Going over using the Shuttle on Thursday 5th so will respond with any problems arising. Will be overnighting at Canterbury P &R tomorrow as usual with a 9.20 shuttle. No problems in May when we travelled with minimal delay . Generally prices have increased especially diesel- need to seek out Hypermarkets etc. Never use motorway services.


----------



## daygoboy (Sep 3, 2019)

More speed cameras, beware, unless the Gilet Jaunes have Joan of Arced 
or painted them. Needless to state, but more random speed traps.


----------



## John H (Sep 3, 2019)

witzend said:


> I'd give both of these the same amount of credibility and enjoy your trip



Subscribe to read | Financial Times

France starts Brexit trial in northern port of Calais - Europe - RFI


----------



## BGT180 (Sep 4, 2019)

BGT180 said:


> Going over using the Shuttle on Thursday 5th so will respond with any problems arising. Will be overnighting at Canterbury P &R tomorrow as usual with a 9.20 shuttle. No problems in May when we travelled with minimal delay . Generally prices have increased especially diesel- need to seek out Hypermarkets etc. Never use motorway services.

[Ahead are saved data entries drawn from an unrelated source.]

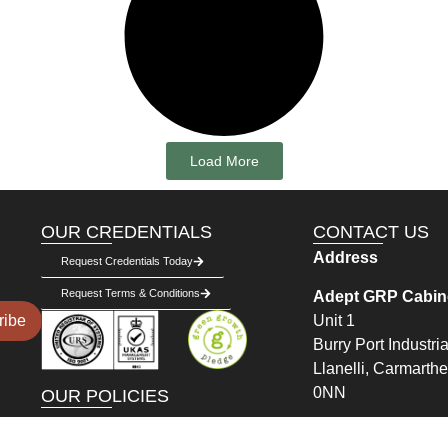
Load More
OUR CREDENTIALS
CONTACT US
Address
Request Credentials Today
Request Terms & Conditions
Adept GRP Cabine
Unit 1
ribe
Burry Port Industria
Llanelli, Carmarth
0NN
OUR POLICIES
Delivery Policy
Get in Touch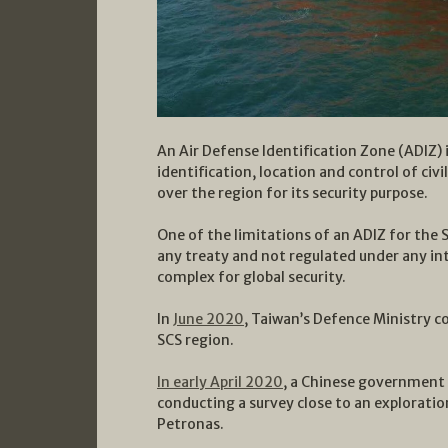
An Air Defense Identification Zone (ADIZ) 
identification, location and control of civi
over the region for its security purpose.
One of the limitations of an ADIZ for the S
any treaty and not regulated under any i
complex for global security.
In
June 2020
, Taiwan’s Defence Ministry c
SCS region.
In early April 2020
, a Chinese government 
conducting a survey close to an exploratio
Petronas.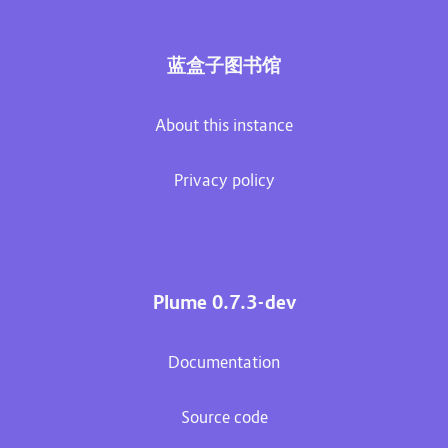
蓝盒子图书馆
About this instance
Privacy policy
Plume 0.7.3-dev
Documentation
Source code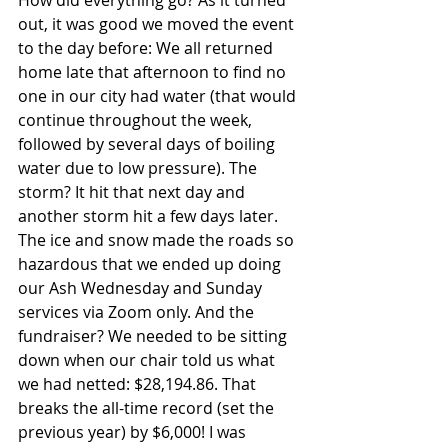
How did everything go? As it turned 
out, it was good we moved the event 
to the day before: We all returned 
home late that afternoon to find no 
one in our city had water (that would 
continue throughout the week, 
followed by several days of boiling 
water due to low pressure). The 
storm? It hit that next day and 
another storm hit a few days later. 
The ice and snow made the roads so 
hazardous that we ended up doing 
our Ash Wednesday and Sunday 
services via Zoom only. And the 
fundraiser? We needed to be sitting 
down when our chair told us what 
we had netted: 
$28,194.86. That 
breaks the all-time record (set the 
previous year) by $6,000! I was 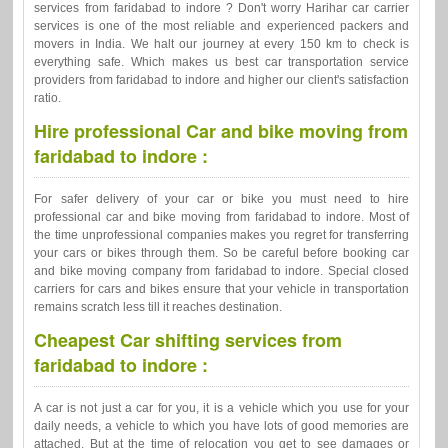
services from faridabad to indore ? Don't worry Harihar car carrier
services is one of the most reliable and experienced packers and
movers in India. We halt our journey at every 150 km to check is
everything safe. Which makes us best car transportation service
providers from faridabad to indore and higher our client's satisfaction
ratio.
Hire professional Car and bike moving from
faridabad to indore :
For safer delivery of your car or bike you must need to hire
professional car and bike moving from faridabad to indore. Most of
the time unprofessional companies makes you regret for transferring
your cars or bikes through them. So be careful before booking car
and bike moving company from faridabad to indore. Special closed
carriers for cars and bikes ensure that your vehicle in transportation
remains scratch less till it reaches destination.
Cheapest Car shifting services from
faridabad to indore :
A car is not just a car for you, it is a vehicle which you use for your
daily needs, a vehicle to which you have lots of good memories are
attached. But at the time of relocation you get to see damages or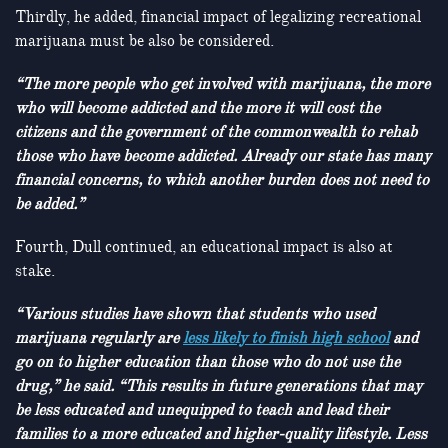
Thirdly, he added, financial impact of legalizing recreational
marijuana must be also be considered.
“The more people who get involved with marijuana, the more
who will become addicted and the more it will cost the
citizens and the government of the commonwealth to rehab
those who have become addicted. Already our state has many
financial concerns, to which another burden does not need to
be added.”
Fourth, Dull continued, an educational impact is also at
stake.
“Various studies have shown that students who used
marijuana regularly are
less likely to finish high school
and
go on to higher education than those who do not use the
drug,” he said. “This results in future generations that may
be less educated and unequipped to teach and lead their
families to a more educated and higher-quality lifestyle. Less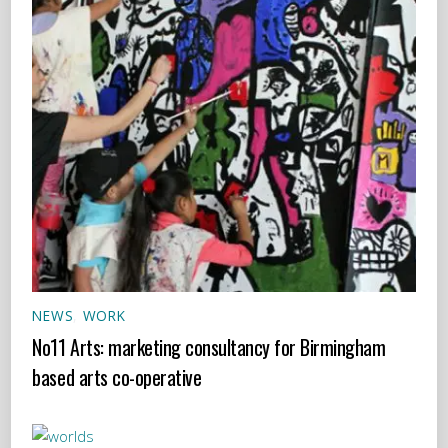
NEWS
,
WORK
No11 Arts: marketing consultancy for Birmingham
based arts co-operative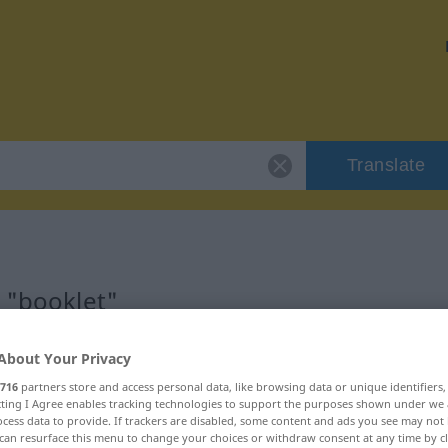
Translate
r "booklet"
About Your Privacy
716
partners store and access personal data, like browsing data or unique identifiers
ecting I Agree enables tracking technologies to support the purposes shown under we
cess data to provide. If trackers are disabled, some content and ads you see may not 
can resurface this menu to change your choices or withdraw consent at any time by cl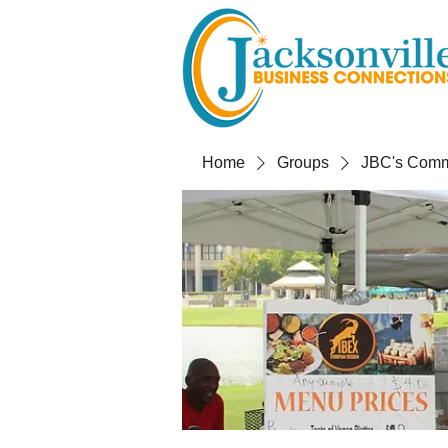
Home
Groups
JBC's Commu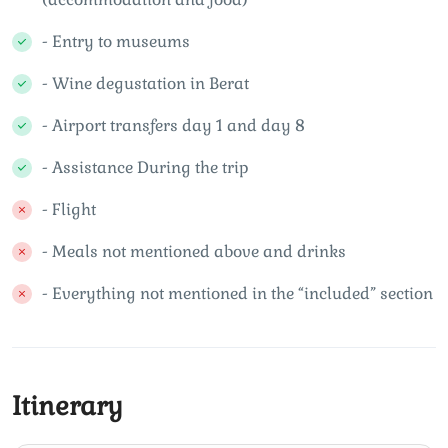
- Entry to museums
- Wine degustation in Berat
- Airport transfers day 1 and day 8
- Assistance During the trip
- Flight
- Meals not mentioned above and drinks
- Everything not mentioned in the “included” section
Itinerary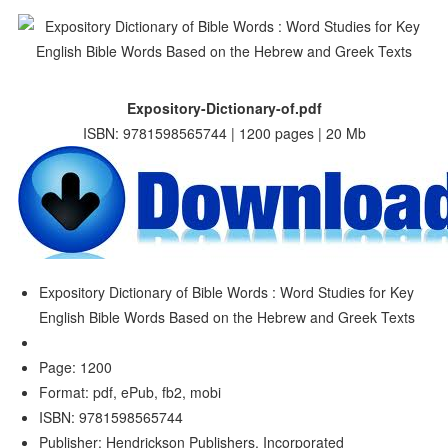
Expository-Dictionary-of.pdf
ISBN: 9781598565744 | 1200 pages | 20 Mb
Expository Dictionary of Bible Words : Word Studies for Key
English Bible Words Based on the Hebrew and Greek Texts
Page: 1200
Format: pdf, ePub, fb2, mobi
ISBN: 9781598565744
Publisher: Hendrickson Publishers, Incorporated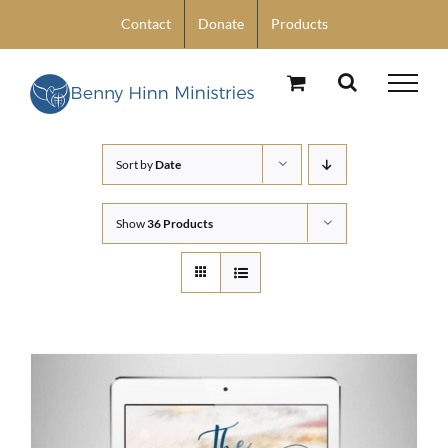
Skip
Contact
Donate
Products
to
content
Sort by
Date
Show
36 Products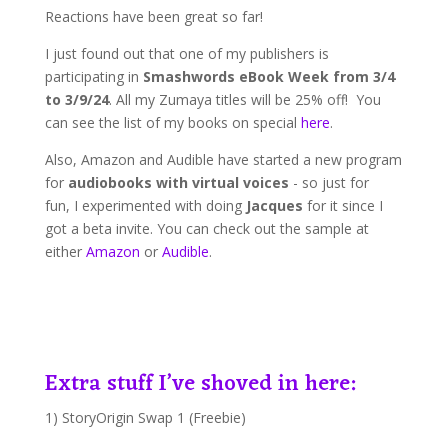
Reactions have been great so far!
I just found out that one of my publishers is
participating in
Smashwords eBook Week from 3/4
to 3/9/24
. All my Zumaya titles will be 25% off! You
can see the list of my books on special
here
.
Also, Amazon and Audible have started a new program
for
audiobooks with virtual voices
- so just for
fun, I experimented with doing
Jacques
for it since I
got a beta invite. You can check out the sample at
either
Amazon
or
Audible
.
Extra stuff I’ve shoved in here:
1) StoryOrigin Swap 1 (Freebie)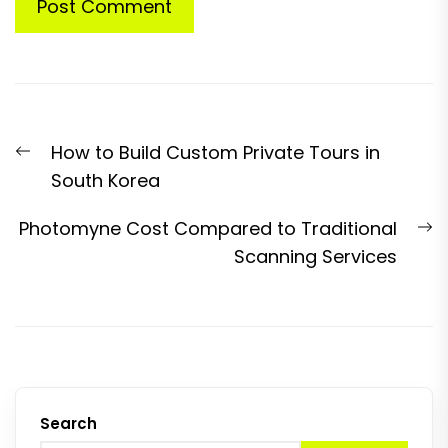
Post
Previous
How to Build Custom Private Tours in
navigation
post:
South Korea
N
Photomyne Cost Compared to Traditional
p
Scanning Services
Search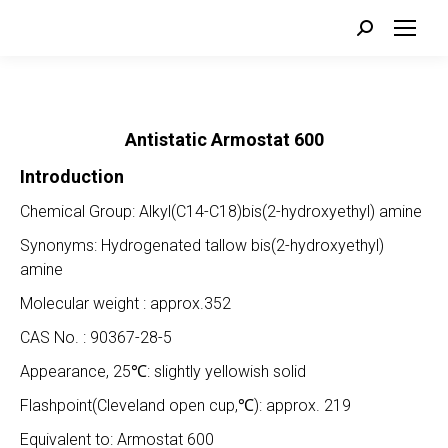
Search:
Antistatic
Armostat 6
00
Introduction
Chemical Group: Alkyl(C14-C18)bis(2-hydroxyethyl) amine
Synonyms: Hydrogenated tallow bis(2-hydroxyethyl)
amine
Molecular weight : approx.352
CAS No. : 90367-28-5
Appearance, 25℃: slightly yellowish solid
Flashpoint(Cleveland open cup,℃): approx. 219
Equivalent to: Armostat 600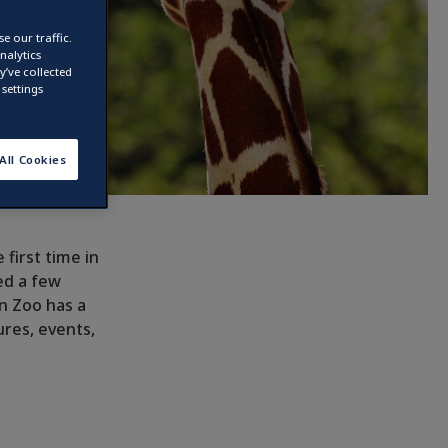
e our traffic.
nalytics
’ve collected
settings
All Cookies
 first time in
ed a few
in Zoo has a
ures, events,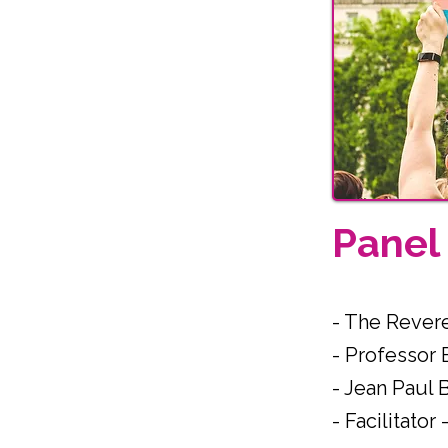
Pane
- The Rever
- Professor
- Jean Paul 
- Facilitato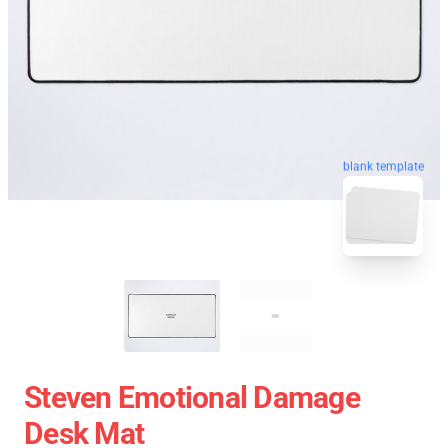
blank template
Steven Emotional Damage
Desk Mat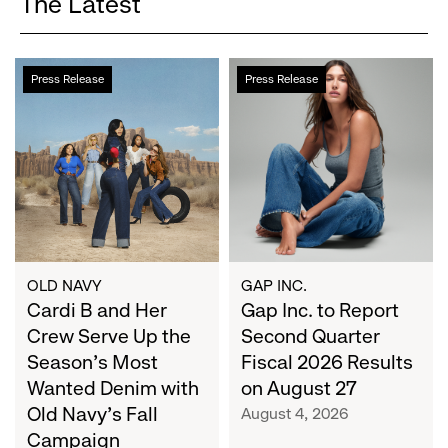
The Latest
Cardi
Gap
Press Release
Press Release
B
Inc.
and
to
Her
Report
Crew
Second
Serve
Quarter
Up
Fiscal
the
2026
Season's
Results
Most
on
OLD NAVY
GAP INC.
Wanted
Cardi B and Her
August
Gap Inc. to Report
Denim
27
Crew Serve Up the
Second Quarter
with
Season's Most
Fiscal 2026 Results
Old
Wanted Denim with
on August 27
Navy's
Old Navy's Fall
August 4, 2026
Fall
Campaign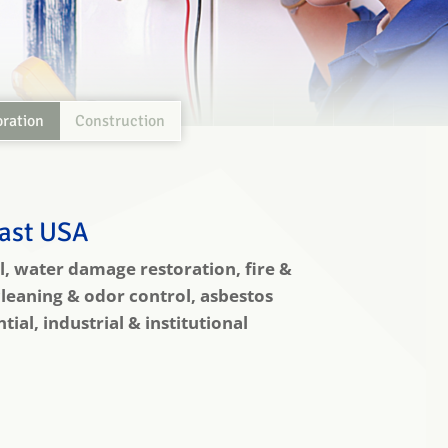
oration
Construction
east USA
, water damage restoration, fire &
leaning & odor control, asbestos
al, industrial & institutional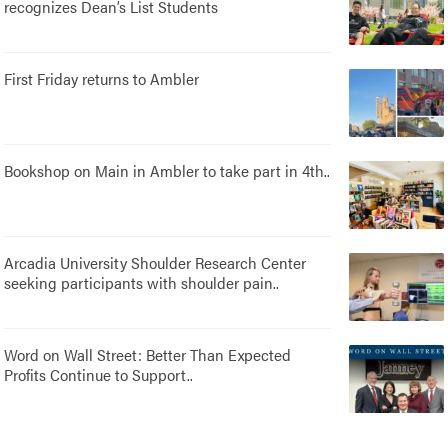
recognizes Dean’s List Students
First Friday returns to Ambler
Bookshop on Main in Ambler to take part in 4th..
Arcadia University Shoulder Research Center
seeking participants with shoulder pain..
Word on Wall Street: Better Than Expected
Profits Continue to Support..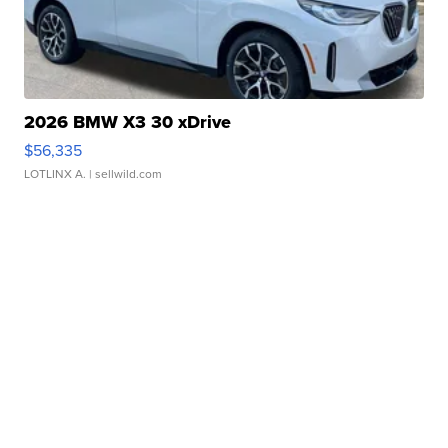
2026 BMW X3 30 xDrive
$56,335
LOTLINX A.
| sellwild.com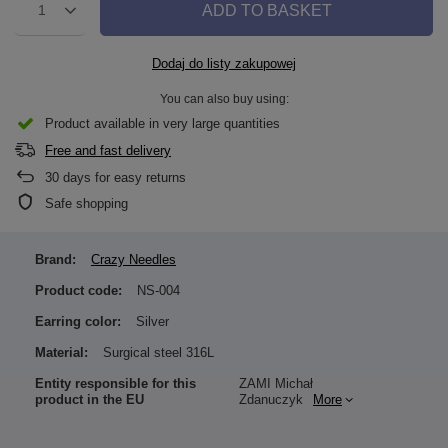
ADD TO BASKET
1
Dodaj do listy zakupowej
You can also buy using:
Product available in very large quantities
Free and fast delivery
30
days for easy returns
Safe shopping
Brand:
Crazy Needles
Product code:
NS-004
Earring color:
Silver
Material:
Surgical steel 316L
Entity responsible for this
ZAMI Michał
product in the EU
Zdanuczyk
More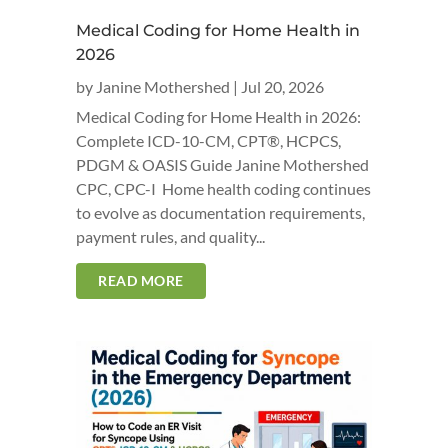
Medical Coding for Home Health in
2026
by
Janine Mothershed
|
Jul 20, 2026
Medical Coding for Home Health in 2026:
Complete ICD-10-CM, CPT®, HCPCS,
PDGM & OASIS Guide Janine Mothershed
CPC, CPC-I Home health coding continues
to evolve as documentation requirements,
payment rules, and quality...
READ MORE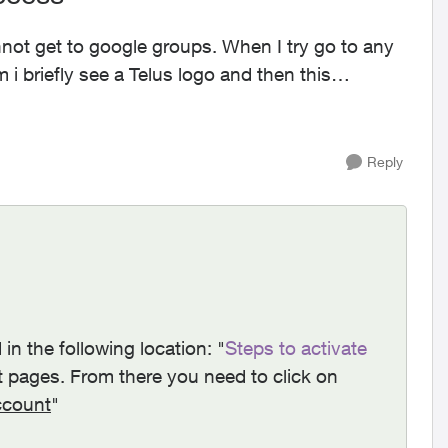
i briefly see a Telus logo and then this
Reply
 in t
he following location: "
Steps to activate
t pages. From there you need to click on
ccount
"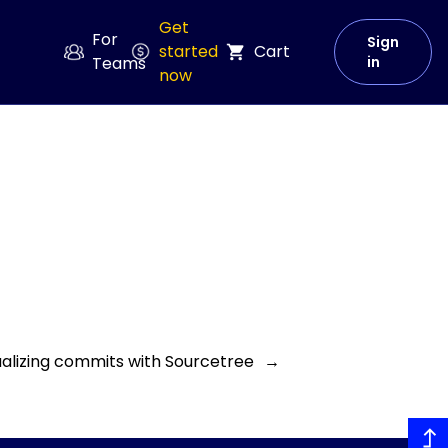
Get
For
Sign
started
Cart
Teams
in
now
sualizing commits with Sourcetree
→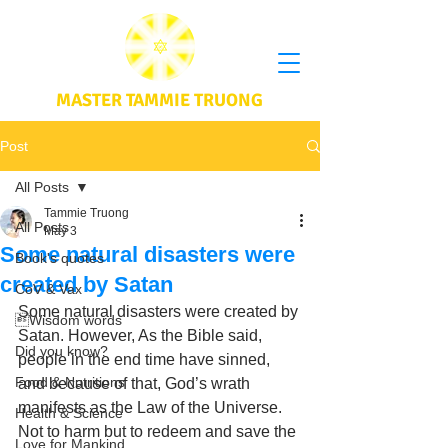
MASTER TAMMIE TRUONG
Post
All Posts
Tammie Truong
All Posts
May 3
Some natural disasters were
Book's quotes
created by Satan
CoV & Vax
Some natural disasters were created by 
Wisdom words
Satan. However, As the Bible said, 
Did you know?
people in the end time have sinned, 
Food & Nutritions
and because of that, God’s wrath 
manifests as the Law of the Universe. 
Health & Science
Not to harm but to redeem and save the 
Love for Mankind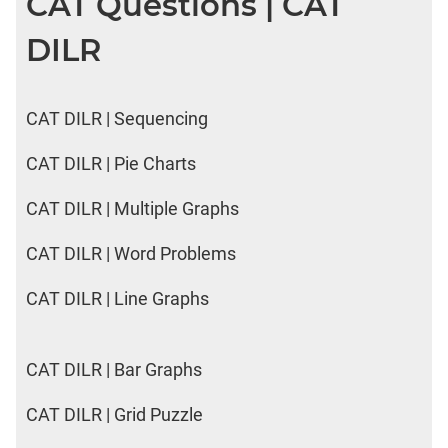
CAT Questions | CAT
DILR
CAT DILR | Sequencing
CAT DILR | Pie Charts
CAT DILR | Multiple Graphs
CAT DILR | Word Problems
CAT DILR | Line Graphs
CAT DILR | Bar Graphs
CAT DILR | Grid Puzzle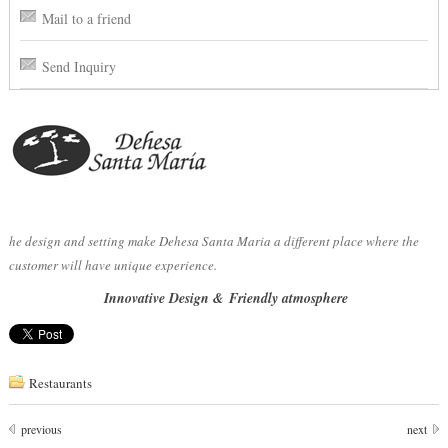
Mail to a friend
Send Inquiry
he design and setting make Dehesa Santa Maria a different place where the
customer will have unique experience.
Innovative Design &
Friendly atmosphere
Restaurants
previous
next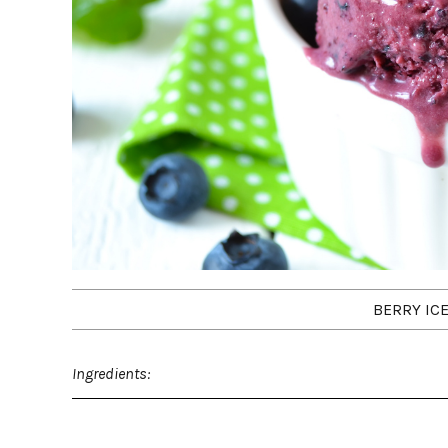
BERRY IC
Ingredients: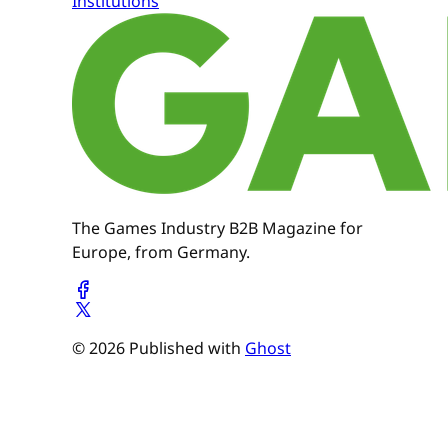
Institutions
The Games Industry B2B Magazine for
Europe, from Germany.
© 2026 Published with
Ghost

Uneventful journey from Lincoln to Canterbury with only minimal delay on A14 at Cambridge , P & R main area half full and overspill has only 2 MH. Watched an Adria Coral having a replacement screen fitted here in the parking area which can’t be a happy start. Off to town on P & R bus for a meal.


----------



## iampatman (Sep 4, 2019)

Sharon the Cat said:


> Just for a change, we are travelling through the Tunnel on the 4th & returning on the 13th.
> It's about 5 years since we last went to France so is there anything we need to be particularly aware/careful of?



I have no tips or advice but have a great trip Sharon.

Pat


----------



## Sharon the Cat (Sep 5, 2019)

iampatman said:


> I have no tips or advice but have a great trip Sharon.
> 
> Pat



Thanks Pat,
Not in our original Lunar Percy. We now have a bailey Autograph called PercyII.
This weekend we're offto Hampshire, parking up in a marina for the weekend (friends in the right places).
I hope you are enjoying your new life.


----------



## Sharon the Cat (Sep 5, 2019)

John H said:


> Subscribe to read | Financial Times
> 
> France starts Brexit trial in northern port of Calais - Europe - RFI



Second one refers to a month long trial but it's dated 30th August. We'll just have to suck it & see. Once we get there we will be in no hurry as we tend not to make plans, just sort of wander. :rolleyes2:


----------



## phillybarbour (Sep 5, 2019)

Based on the developments of last night coming out in October seems less likely every day, but who knows.


----------



## mikejay (Sep 5, 2019)

Came over on the tunnel last friday no problems even got on an hour earlier at no extra cost. No checking of gas just asked us if it was off and waved us through. First woman scanned passports second fella too busy on his phone just grunted and waved us by. Noticed not as many staff about directing traffic this year. Diesel seems to be around €1.38 a litre at super markets.

Mike


----------